Monthly Archives: February 2013

i hate girl scouts

i am a terrible horrible person for saying that i hate the girl scouts but right now i do.

you see it is cookie time and i ordered one box of each flavor.  
the hubs wanted me to order a box of “his kind” but i could remember what “his kind” were so i ordered one of each.

the girl scouts helped me justify this by saying they freeze well.

they are right… the cookies do freeze well… if they make it home and to the freezer…

my girl scout delivered cookies to me at 7:45 this morning.
all 8 boxes sat on my desk for about 15 minutes before my students started pestering me to share with them.  at $4.00 a box i am not sharing with 8th graders… i don’t care how awesome my students (think) they are.

i moved the boxes to the floor behind my desk.

they started calling my name.  it was subtle at first.  but by the time 3rd hour rolled around they were SCREAMING MY NAME AT THE TOP OF THEIR LITTLE COOKIE LUNGS!

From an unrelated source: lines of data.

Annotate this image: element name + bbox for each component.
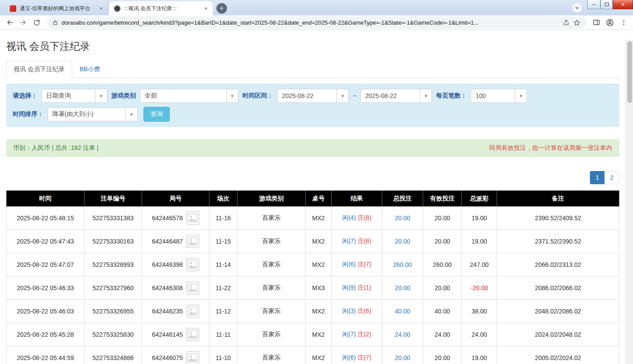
total-bet-link[interactable]: 20.00 <box>382 346 423 364</box>
game-type-cell: 百家乐 <box>238 230 306 253</box>
tab-close-icon[interactable]: × <box>202 5 209 12</box>
new-tab-button[interactable]: + <box>216 3 227 14</box>
side-panel-icon[interactable] <box>590 17 602 29</box>
round-number: 642446487 <box>152 238 183 245</box>
image-placeholder-icon[interactable] <box>186 281 199 295</box>
round-number: 642446578 <box>152 215 183 222</box>
total-bet-link[interactable]: 24.00 <box>382 323 423 346</box>
bet-time-cell: 2025-08-22 05:47:43 <box>7 230 84 253</box>
query-type-label: 请选择： <box>13 92 37 100</box>
game-type-cell: 百家乐 <box>238 207 306 230</box>
tab-bet-records[interactable]: 视讯 会员下注纪录 <box>6 61 72 78</box>
profile-avatar-icon[interactable] <box>604 17 616 29</box>
pagination-page-1[interactable]: 1 <box>590 171 605 184</box>
browser-tab-1[interactable]: 通宝-信誉最好的网上游戏平台 × <box>4 1 109 15</box>
browser-menu-kebab-icon[interactable] <box>618 17 629 29</box>
date-separator: ~ <box>353 92 356 99</box>
image-placeholder-icon[interactable] <box>186 258 199 271</box>
bet-records-table: 时间注单编号局号场次游戏类别桌号结果总投注有效投注总派彩备注 2025-08-2… <box>6 190 619 364</box>
session-cell: 11-10 <box>209 346 238 364</box>
total-bet-link[interactable]: 20.00 <box>382 277 423 300</box>
image-placeholder-icon[interactable] <box>186 351 199 364</box>
column-header: 时间 <box>7 191 84 207</box>
image-placeholder-icon[interactable] <box>186 235 199 248</box>
chevron-down-icon[interactable]: ▼ <box>125 108 137 121</box>
round-number: 642446235 <box>152 308 183 315</box>
per-page-select[interactable]: 100 ▼ <box>471 89 527 103</box>
browser-tab-2[interactable]: :::视讯 会员下注纪录::: × <box>109 1 213 15</box>
chevron-down-icon[interactable]: ▼ <box>95 89 107 102</box>
refresh-icon[interactable] <box>31 17 43 29</box>
chevron-down-icon[interactable]: ▼ <box>337 89 348 102</box>
bet-time-cell: 2025-08-22 05:48:15 <box>7 207 84 230</box>
table-number-cell: MX2 <box>306 207 332 230</box>
total-bet-link[interactable]: 40.00 <box>382 300 423 323</box>
chevron-down-icon[interactable]: ▼ <box>420 89 432 102</box>
column-header: 有效投注 <box>423 191 462 207</box>
back-icon[interactable] <box>4 17 15 29</box>
result-cell: 闲(6) 庄(7) <box>332 346 382 364</box>
tab-search-chevron-icon[interactable] <box>572 3 582 13</box>
window-minimize-button[interactable]: – <box>587 0 600 9</box>
chevron-down-icon[interactable]: ▼ <box>226 89 238 102</box>
round-cell: 642446578 <box>142 207 209 230</box>
browser-toolbar: dorasabs.com/game/betrecord_search/kind3… <box>0 15 633 30</box>
sort-select[interactable]: 降幂(由大到小) ▼ <box>48 107 138 121</box>
browser-window: 通宝-信誉最好的网上游戏平台 × :::视讯 会员下注纪录::: × + – × <box>0 0 633 30</box>
payout-cell: -20.00 <box>462 277 497 300</box>
window-close-button[interactable]: × <box>613 0 633 9</box>
bet-time-cell: 2025-08-22 05:45:28 <box>7 323 84 346</box>
search-button[interactable]: 查询 <box>143 107 170 122</box>
tab-title: 通宝-信誉最好的网上游戏平台 <box>20 5 94 12</box>
note-cell: 2066.02/2313.02 <box>497 253 619 277</box>
lock-icon <box>52 20 58 25</box>
result-cell: 闲(7) 庄(8) <box>332 230 382 253</box>
per-page-label: 每页笔数： <box>436 92 467 100</box>
column-header: 总投注 <box>382 191 423 207</box>
bet-id-cell: 522753324886 <box>84 346 142 364</box>
url-text[interactable]: dorasabs.com/game/betrecord_search/kind3… <box>62 19 559 26</box>
column-header: 注单编号 <box>84 191 142 207</box>
game-type-cell: 百家乐 <box>238 253 306 277</box>
game-type-cell: 百家乐 <box>238 300 306 323</box>
column-header: 游戏类别 <box>238 191 306 207</box>
table-number-cell: MX2 <box>306 230 332 253</box>
forward-icon[interactable] <box>17 17 29 29</box>
window-maximize-button[interactable] <box>600 0 613 9</box>
note-cell: 2048.02/2086.02 <box>497 300 619 323</box>
bookmark-star-icon[interactable] <box>573 19 581 26</box>
table-number-cell: MX3 <box>306 277 332 300</box>
total-bet-link[interactable]: 20.00 <box>382 230 423 253</box>
tab-close-icon[interactable]: × <box>98 5 105 12</box>
bet-id-cell: 522753325830 <box>84 323 142 346</box>
session-cell: 11-22 <box>209 277 238 300</box>
game-type-cell: 百家乐 <box>238 277 306 300</box>
table-number-cell: MX2 <box>306 346 332 364</box>
result-player: 闲(4) <box>342 214 356 221</box>
result-player: 闲(7) <box>342 237 356 244</box>
result-cell: 闲(3) 庄(6) <box>332 300 382 323</box>
result-banker: 庄(1) <box>358 284 371 291</box>
valid-bet-cell: 20.00 <box>423 207 462 230</box>
image-placeholder-icon[interactable] <box>186 305 199 318</box>
total-bet-link[interactable]: 20.00 <box>382 207 423 230</box>
round-cell: 642446398 <box>142 253 209 277</box>
image-placeholder-icon[interactable] <box>186 211 199 225</box>
date-end-input[interactable]: 2025-08-22 ▼ <box>360 89 432 103</box>
scrollbar-thumb[interactable] <box>627 41 632 103</box>
session-cell: 11-11 <box>209 323 238 346</box>
page-scrollbar[interactable] <box>626 40 633 364</box>
table-number-cell: MX2 <box>306 323 332 346</box>
game-type-select[interactable]: 全部 ▼ <box>140 89 238 103</box>
query-type-select[interactable]: 日期查询 ▼ <box>41 89 107 103</box>
date-start-input[interactable]: 2025-08-22 ▼ <box>277 89 349 103</box>
pagination-page-2[interactable]: 2 <box>604 171 619 184</box>
share-icon[interactable] <box>563 19 570 26</box>
chevron-down-icon[interactable]: ▼ <box>515 89 527 102</box>
result-banker: 庄(8) <box>358 214 371 221</box>
currency-total-text: 币别：人民币 | 总共 :182 注单 | <box>13 144 99 152</box>
address-bar[interactable]: dorasabs.com/game/betrecord_search/kind3… <box>47 16 586 29</box>
image-placeholder-icon[interactable] <box>186 328 199 341</box>
total-bet-link[interactable]: 260.00 <box>382 253 423 277</box>
tab-bb-tips[interactable]: BB小费 <box>72 61 108 78</box>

Last night and this morning were exceptionally emotional times for me.  
Then, during 2nd hour, my AP showed up for an unannounced observation.
Yesterday there were a lot of kids absent so I spent today helping many of them play catch up.

I was stressed out by 10:30!!

I did what any other emotional eating, stressed out, and tired woman would do.  

I opened a box of cookies and promised myself I would only eat 1.

or 2.

well… maybe 3 is okay.  

the serving size on the box says 2 but worked out really hard last night so I can have a 4th cookie.

I probably should have amended my original though to say I would l eat 1 box.

I may have eaten a whole box of girl scout cookies today.  Would you judge me if I did?  If it is any consolation, I did make myself sick and i felt like crap the rest of the afternoon.  I am not sure I will be able to eat lemon flavored anything for a long time.  And I went to dance class tonight.  That makes it all okay, right?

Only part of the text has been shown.